Brancaccio: So who would get no leave, part-time workers in certain situations?

Thomas: Forty percent of the workforce is not covered by the Family Medical Leave Act which is the guaranteed 12 weeks off for recovery from childbirth so those are people who work in companies that are under 50 employees, that’s the threshold for the FMLA or they haven’t been working for an employer for a full year. And yes also having worked the sufficient number of hours in that prior year is another point of eligibility. So there are some state laws and city laws that are thankfully moving into that breach to make sure that having a pregnancy doesn’t mean losing a job but between the discrimination that workers face that is really quite blatant these days, the lack of accommodation if an employer says “I’m not going to give you that stool or that extra water break that you need to have a safe pregnancy so either defy your doctor’s orders and stay on the job or get out” or simply because the act of having a baby means that there is no leave and means that someone could actually lose her job. It’s not a great landscape.

Brancaccio: So 40 years on after this act, what do you think? The legislation needs to be tweaked or is it an enforcement issue?
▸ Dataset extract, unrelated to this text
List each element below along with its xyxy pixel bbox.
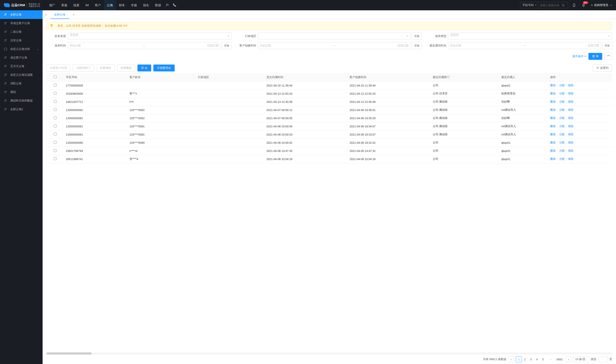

Thomas: I would say both. As for enforcement I’m really quite shocked at how often employers say when we ask in litigation tell us about your anti-discrimination efforts. All they have in place is an anti harassment policy. I don’t think a lot of employers, maybe the highest tier who have fancy law firms advising them at every turn, but really especially smaller employers just don’t understand their obligations or just aren’t informed and so there’s a lot of … there are a lot of just bad decisions being made out there. But then yes I mean, we count on the federal government and our state and local law enforcement agencies like the EEOC and its analogues to be bringing these cases. The EEOC has been extremely aggressive on this front and I applaud them for that. But then there is movement afoot both in Congress and in state legislatures to enact what are called pregnancy accommodation bills and it’s essentially to enact for pregnancy the same kind of protections that disabled workers have. So the ADA says that if you have a worker with a disability you’re required to accommodate that worker, to engage in an interactive process to identify an accommodation and accommodate that worker unless it would be an undue burden. That obligation is not there for pregnant workers. So that’s the effort of the Pregnant Workers Fairness Act, PWFA, that’s pending in Congress and has been for the last several Congresses and have been enacted in roughly 25 states around the country.